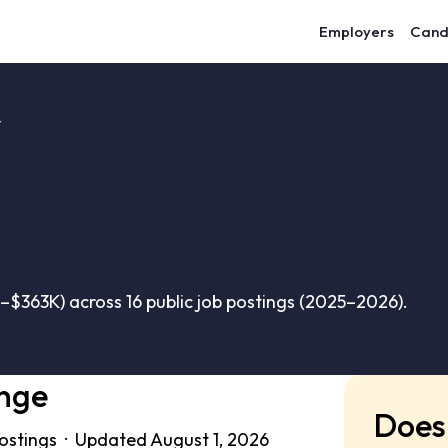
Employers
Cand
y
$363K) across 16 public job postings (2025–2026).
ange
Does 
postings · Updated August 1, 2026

○ ○ ○ ○ ○ ○ ○

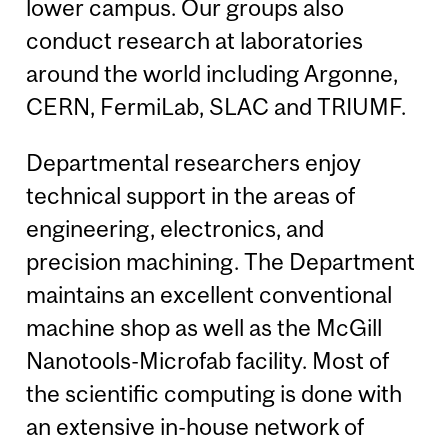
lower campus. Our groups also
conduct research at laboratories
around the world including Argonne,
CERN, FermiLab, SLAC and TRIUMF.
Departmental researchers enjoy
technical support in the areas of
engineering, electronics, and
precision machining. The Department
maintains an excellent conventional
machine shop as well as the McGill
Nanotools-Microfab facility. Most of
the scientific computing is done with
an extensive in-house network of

○ ○ ○ ○ ○ ○ ○

= ABOUT THIS EXERCISE =
Copy every line in the listing above where the string "postings" turns up.

= EXERCISE RESULT =
$363K) across 16 public job postings (2025–2026).
postings · Updated August 1, 2026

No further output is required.